/searchbetter

SearchBetter: query rewriting for search engines on small corpuses (Harvard research project)

Primary LanguageJupyter NotebookMIT LicenseMIT

SearchBetter: query rewriting for search engines on small corpuses

by Neel Mehta, Harvard University

SearchBetter lets you make powerful, fast, and drop-in search engines for any dataset, no matter how small or how large. It also offers built-in query rewriting, which uses NLP to help your search engines find semantically-related content to the user's search term.

For instance, a search for machine learning might only return results for items that contain the words "machine learning". But with query rewriting, you would get results not only for machine learning but also, say, artificial intelligence and neural networks.

SearchBetter lets you power up your search engines with minimal effort. It's especially useful if you have a small dataset to search on, or if you don't have the time or data to make fancy bespoke query rewriting algorithms.

Getting started

To drop this module into your app:

pip install searchbetter

For more advanced analysis and research purposes, use the interactive demo to get yourself set up!

Usage

Try out the interactive demo!

For a truly quick-and-dirty dive into SearchBetter (no setup required), use:

from searchbetter import rewriter

query_rewriter = rewriter.WikipediaRewriter()
query_rewriter.rewrite('biochemistry')

Documentation

Documentation is available online at http://searchbetter.readthedocs.io/.

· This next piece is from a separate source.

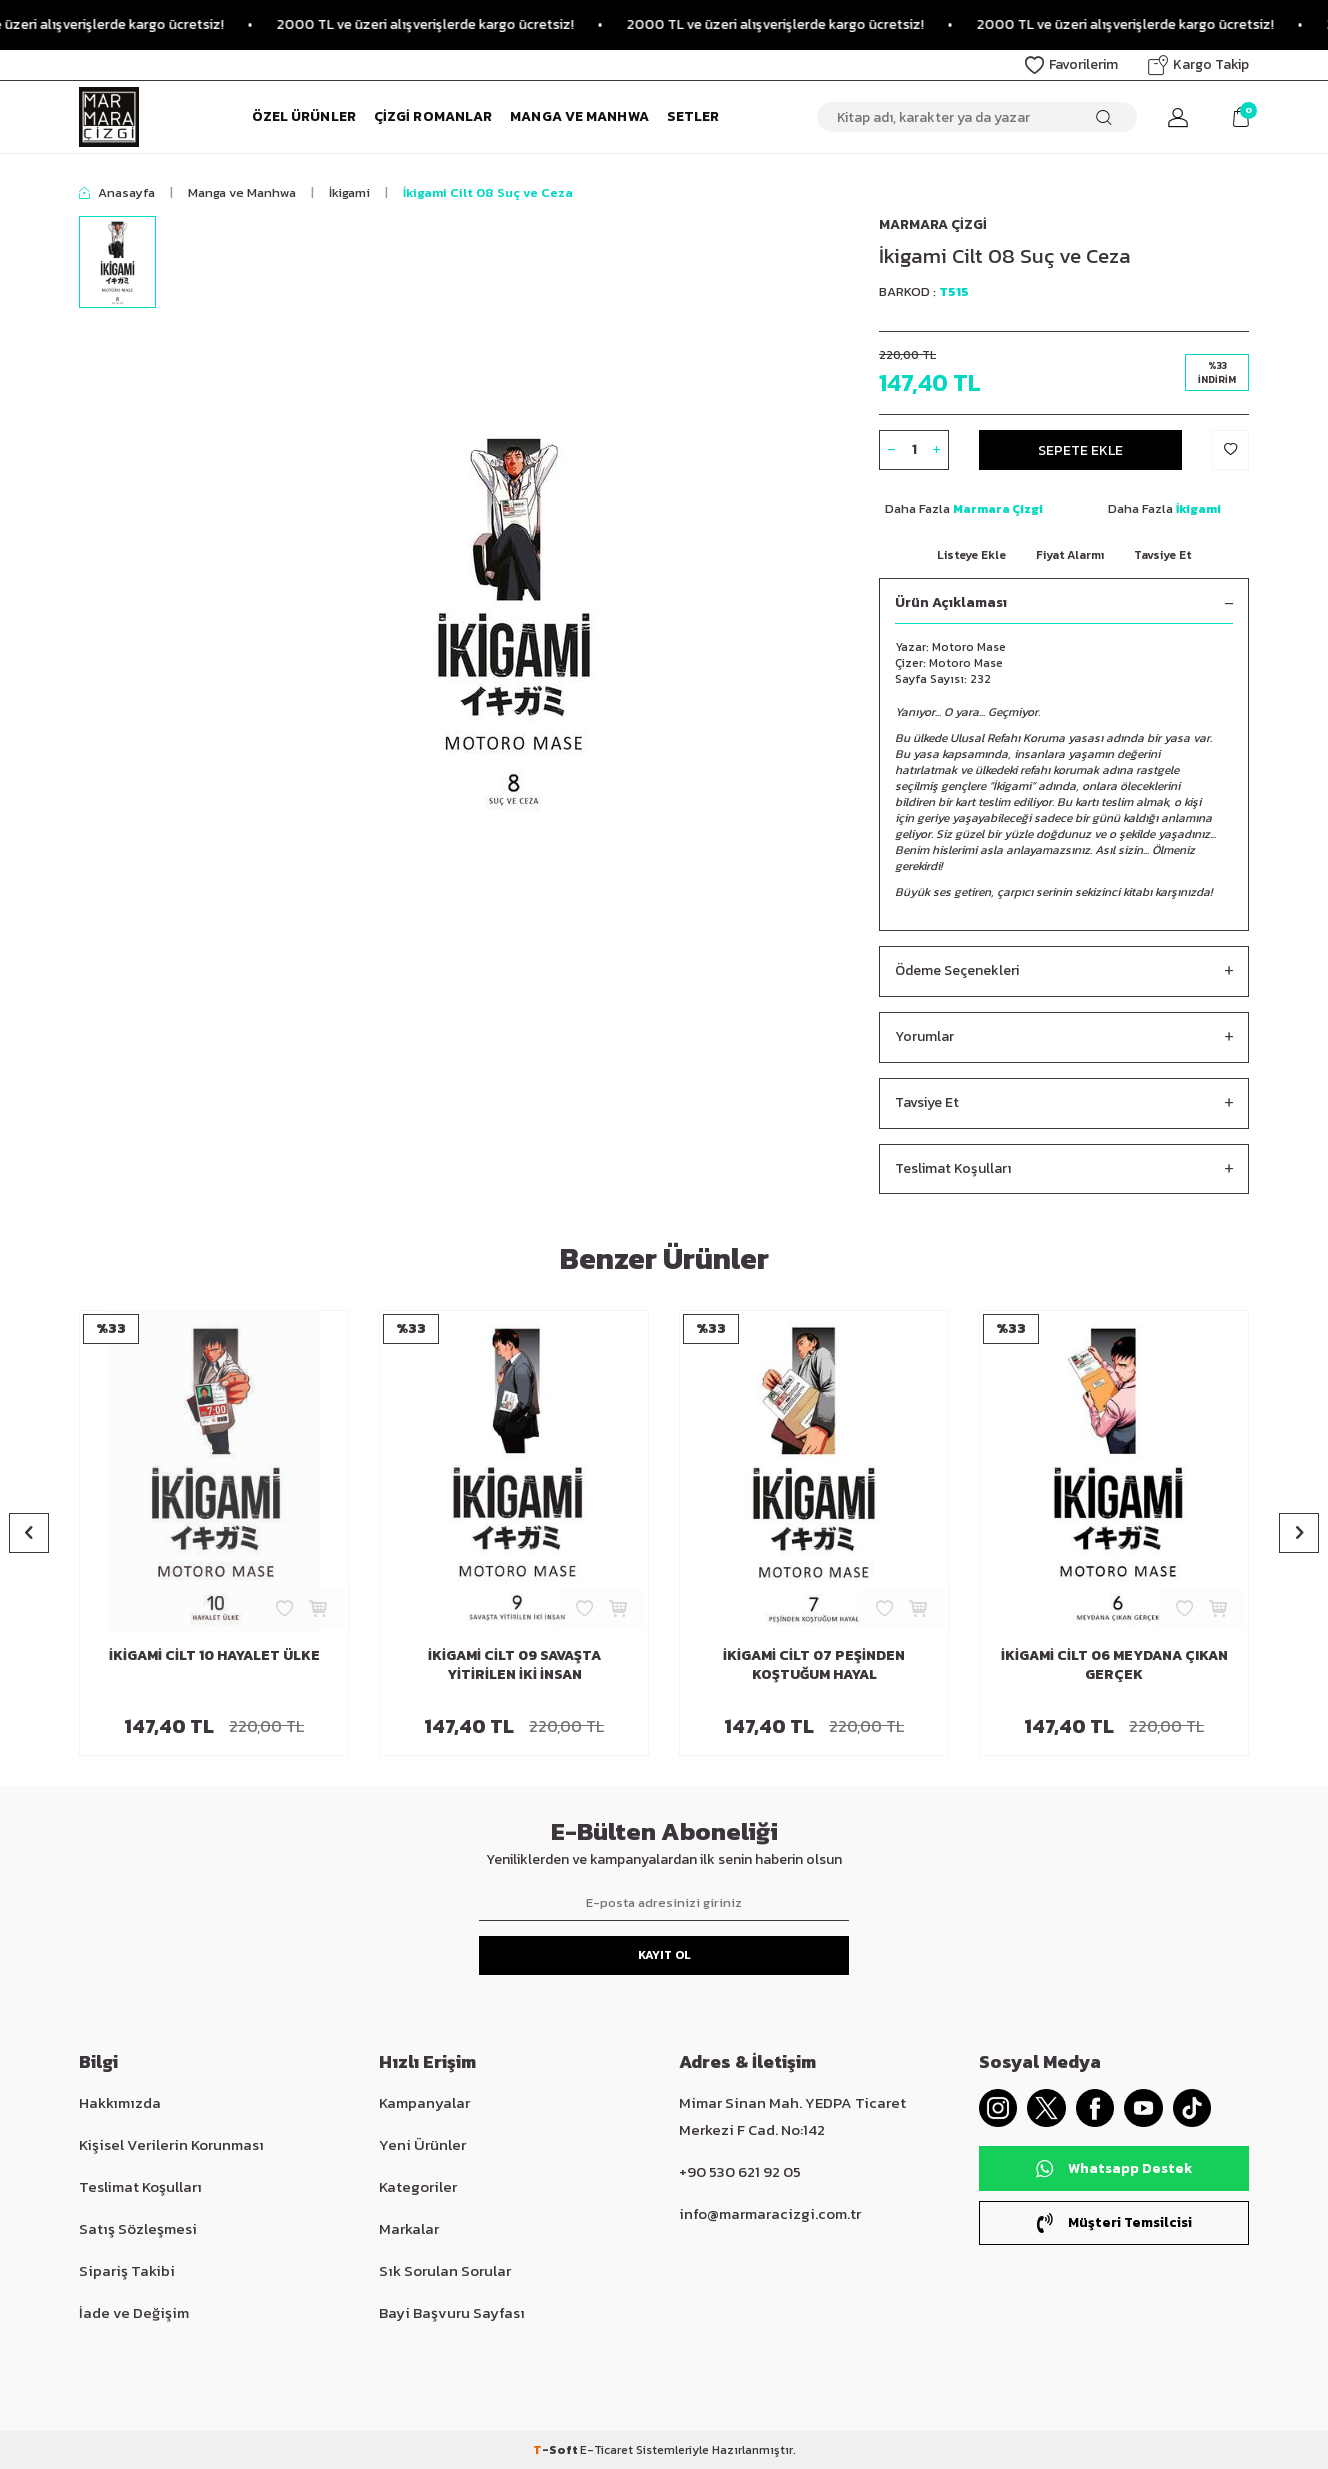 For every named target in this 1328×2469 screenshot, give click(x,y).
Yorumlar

To build the docs yourself using Sphinx:

cd docs
make html
open _build/html/index.html

Where to find data

Some of this data is proprietary to Harvard and HarvardX. Other info, like the Udacity API and Wikipedia dump, is open to the public.

Name URL What to name file
Udacity API https://www.udacity.com/public-api/v0/courses udacity-api.json
Wikipedia dump See below wikiclean8
edX courses Proprietary Master CourseListings - edX.csv
DART data Proprietary corpus_HarvardX_LatestCourses_based_on_2016-10-18.csv

How to prepare Wikipedia data

Download and unzip the enwik8 dataset from http://www.mattmahoney.net/dc/enwik8.zip. Then run:

perl processing-scripts/wiki-clean.pl enwik8 > wikiclean8

This might take a minute or two to run.

Context

SearchBetter was designed as part of a research project by Neel Mehta, Daniel Seaton, and Dustin Tingley for Harvard's CS 91r, a research for credit course.

It was originally designed for Harvard DART, a tool that helps educators reuse HarvardX assets such as videos and exercises in their online or offline courses. SearchBetter is especially useful for MOOCs, which often have small corpuses and have to deal with many uncommon queries (students will search for the most unfamiliar terms, after all.) Still, SearchBetter has been made general-purpose enough that it can be used with any corpus or any search engine.